風に黒髪をなびかせ、荻原美咲が現れた。スーツ姿の美咲は、教壇に立つときよりもどこか柔らかく見えた。
「荻原先生……俺、あなたのことが……ずっと好きでした。今までは言えなかったけど、もう生徒じゃないから……本気で言ってます」
美咲は一瞬だけ驚いたように目を見開いたあと、静かに遥輝に近づいてきた。
「ずるい子ね。先生、こんな夜に呼び出されて、そんな真剣な顔で告白されたら……断れるわけないじゃない」
そのまま――美咲は遥輝の首に手を回し、強く引き寄せた。
「じゃあ、キスしてみて。本気だって、教えて」
遥輝はためらわず、彼女の唇を奪った。
黒髪が風に揺れる中、キスは熱を帯びていく。彼女の胸が押し付けられ、吐息が唇の隙間から漏れた。

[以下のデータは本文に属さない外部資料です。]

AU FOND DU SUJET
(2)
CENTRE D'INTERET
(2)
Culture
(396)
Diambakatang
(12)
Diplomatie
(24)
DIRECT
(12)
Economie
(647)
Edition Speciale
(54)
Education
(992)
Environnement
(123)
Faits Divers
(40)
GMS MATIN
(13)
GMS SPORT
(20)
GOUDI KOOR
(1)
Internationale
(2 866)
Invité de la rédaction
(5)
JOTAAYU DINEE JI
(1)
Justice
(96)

「んっ……はぁ……本当に……大胆になったのね、遥輝……」
「先生のこと、誰よりも大事にしたいです」
「……私も、あなたにだけは、嘘つきたくない。好きよ、遥輝」
2人目のキスを終えた時、遥輝の心には確信があった。
どちらかなんて、選べない。――2人ともを愛している。
その想いが、やがて3人の未来を大きく動かしていく。